** Opening Information block **
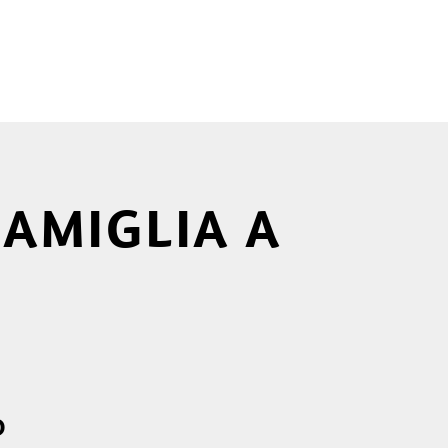
FAMIGLIA A
O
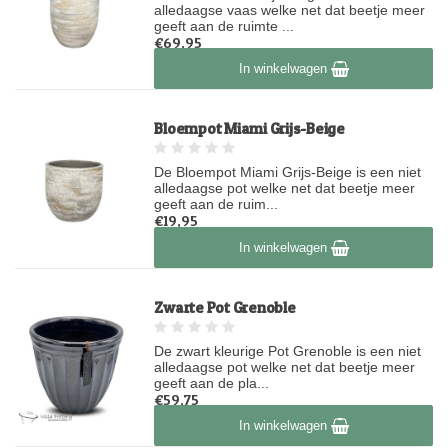
alledaagse vaas welke net dat beetje meer
geeft aan de ruimte ...
€69,95
Op voorraad
In winkelwagen
Bloempot Miami Grijs-Beige
De Bloempot Miami Grijs-Beige is een niet
alledaagse pot welke net dat beetje meer
geeft aan de ruim...
€19,95
Op voorraad
In winkelwagen
Zwarte Pot Grenoble
De zwart kleurige Pot Grenoble is een niet
alledaagse pot welke net dat beetje meer
geeft aan de pla...
€59,75
Op voorraad
In winkelwagen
** Closing Information block **
# Your task:
With the images excluded, reproduce the data above precisely as written.

# Written response:
FAMIGLIA A
O
alledaagse vaas welke net dat beetje meer
geeft aan de ruimte ...
€69,95
Op voorraad
In winkelwagen
Bloempot Miami Grijs-Beige
De Bloempot Miami Grijs-Beige is een niet
alledaagse pot welke net dat beetje meer
geeft aan de ruim...
€19,95
Op voorraad
In winkelwagen
Zwarte Pot Grenoble
De zwart kleurige Pot Grenoble is een niet
alledaagse pot welke net dat beetje meer
geeft aan de pla...
€59,75
Op voorraad
In winkelwagen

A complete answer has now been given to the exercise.